Les maladies neuromusculaires non acquises concernent aujourd'hui près de 30 000 malades. Parmi elles, la myopathie de Duchenne qui touche environ 2 000 malades en France est la plus sévère des myopathies de l'enfant. Celle-ci est transmise par les femmes (par le chromosome X) et atteint seulement les garçons (un garçon sur 3 500 chaque année).

La maladie se traduit par un déficit en dystrophine, une protéine normalement présente dans le muscle strié, le cœur et le système digestif. Cette protéine se trouve sous la membrane cellulaire de la fibre musculaire, et elle est indispensable au maintien de l'architecture cellulaire. Sans elle, la fibre musculaire ne peut plus résister aux forces exercées par la contraction et finit par dégénérer.

Le gène qui code la protéine a été identifié en 1986. Il n'existe toujours pas de traitement, mais on peut ralentir l'évolution de la maladie grâce à une prise en charge permanente à la fois respiratoire, cardiaque, orthopédique et nutritionnelle.

Les maladies génétiques

Il y a environ 5 000 maladies génétiques.

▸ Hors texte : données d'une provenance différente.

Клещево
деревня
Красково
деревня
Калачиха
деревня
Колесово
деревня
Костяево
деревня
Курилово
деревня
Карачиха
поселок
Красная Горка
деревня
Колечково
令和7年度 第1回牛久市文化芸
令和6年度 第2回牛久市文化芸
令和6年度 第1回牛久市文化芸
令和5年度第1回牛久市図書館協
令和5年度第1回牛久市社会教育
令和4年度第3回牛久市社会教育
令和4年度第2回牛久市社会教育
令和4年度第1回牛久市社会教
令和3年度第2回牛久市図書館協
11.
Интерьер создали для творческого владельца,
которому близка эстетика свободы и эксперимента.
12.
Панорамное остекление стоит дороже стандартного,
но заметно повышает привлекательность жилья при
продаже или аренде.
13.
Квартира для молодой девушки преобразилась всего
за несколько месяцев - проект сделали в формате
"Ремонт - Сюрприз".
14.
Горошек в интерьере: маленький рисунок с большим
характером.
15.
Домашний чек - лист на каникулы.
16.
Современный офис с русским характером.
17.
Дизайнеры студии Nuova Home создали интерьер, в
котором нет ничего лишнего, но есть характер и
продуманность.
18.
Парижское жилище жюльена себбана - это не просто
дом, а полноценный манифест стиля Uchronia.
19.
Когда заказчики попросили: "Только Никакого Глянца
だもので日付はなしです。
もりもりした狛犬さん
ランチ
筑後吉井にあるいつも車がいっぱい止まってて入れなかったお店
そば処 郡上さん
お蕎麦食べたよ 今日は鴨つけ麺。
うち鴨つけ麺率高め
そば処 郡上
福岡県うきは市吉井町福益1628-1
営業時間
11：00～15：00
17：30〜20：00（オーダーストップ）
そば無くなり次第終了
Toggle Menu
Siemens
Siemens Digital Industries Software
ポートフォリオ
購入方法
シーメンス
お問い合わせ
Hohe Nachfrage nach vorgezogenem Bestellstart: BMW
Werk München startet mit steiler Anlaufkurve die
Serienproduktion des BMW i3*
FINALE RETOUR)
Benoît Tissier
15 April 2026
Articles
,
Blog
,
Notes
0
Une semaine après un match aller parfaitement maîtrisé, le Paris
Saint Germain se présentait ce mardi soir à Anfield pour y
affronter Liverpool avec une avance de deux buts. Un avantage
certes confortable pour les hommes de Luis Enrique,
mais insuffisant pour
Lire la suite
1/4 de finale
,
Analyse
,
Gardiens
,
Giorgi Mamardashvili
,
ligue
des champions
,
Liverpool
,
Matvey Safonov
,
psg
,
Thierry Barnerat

Elles touchent de 6 à 8% de la population, soit 4 millions de Français et de 25 à 30 millions d'Européens.

Celles-ci peuvent avoir des actions très différentes:
Empêcher 

  • de bouger (les myopathies)
  • de voir (les rétinites)
  • d'entendre (les surdités)
  • de comprendre (syndrome de l'X fragile)
  • de résister aux infections (déficits immunitaires…)

La recherche

Des modèles animaux – souris, chiens – atteints de la myopathie de Duchenne ont permis de réaliser les premiers essais de thérapie génique en 1997. Le gène de la dystrophine est un gène énorme (2 millions de bases) qu’il n’est pas possible d’insérer dans tous les vecteurs.

Les chercheurs ont élaboré un ''mini-gène'' (produisant une mini-dystrophine qui reste fonctionnelle), ce qui permet son inclusion dans un vecteur type AAV (adénovirus associé). Les essais d’injection intra-musculaire du vecteur ont été prometteurs sur la souris. Les travaux continuent pour tester ces constructions sur l’homme.

Depuis septembre 2000, le premier essai de [qactu:2027]thérapie génique[/qactu] sur l’homme (essai de phase 1) est en cours pour la myopathie de Duchenne ainsi que pour une variante bénigne : la dystrophie de Becker (hôpital de la Pitié-Salpêtrière). Il s'agit dans un premier temps d'étudier uniquement la tolérance au produit. Cet essai consiste à faire parvenir aux cellules musculaires malades un fragment du gène normal de la dystrophine pour remplacer la partie équivalente du gène défectueux. Neuf personnes ont reçu en injection le ''plasmide'' contenant l'ADN de la dystrophine, selon trois protocoles différents.

Quels sont les principaux obstacles rencontrés dans la thérapie génique? Olivier Danos, CNRS

Une autre piste pour cette maladie consiste à développer les moyens de surexprimer l'utrophine qui est une protéine semblable à 80% à la dystrophine. L'utrophine est principalement présente sous la membrane cellulaire de la fibre musculaire du fœtus. En la surexprimant, on espère qu'elle pourrait prendre la place de la dystrophine déficiente.

La route est ouverte… et l'espoir de guérir certaines de ces maladies se profile à l'horizon. Les résultats obtenus sur quelques maladies doivent être reproduits sur d'autres. Thérapie génique, greffes de cellules souches, les voies se multiplient et attendent d'être explorées.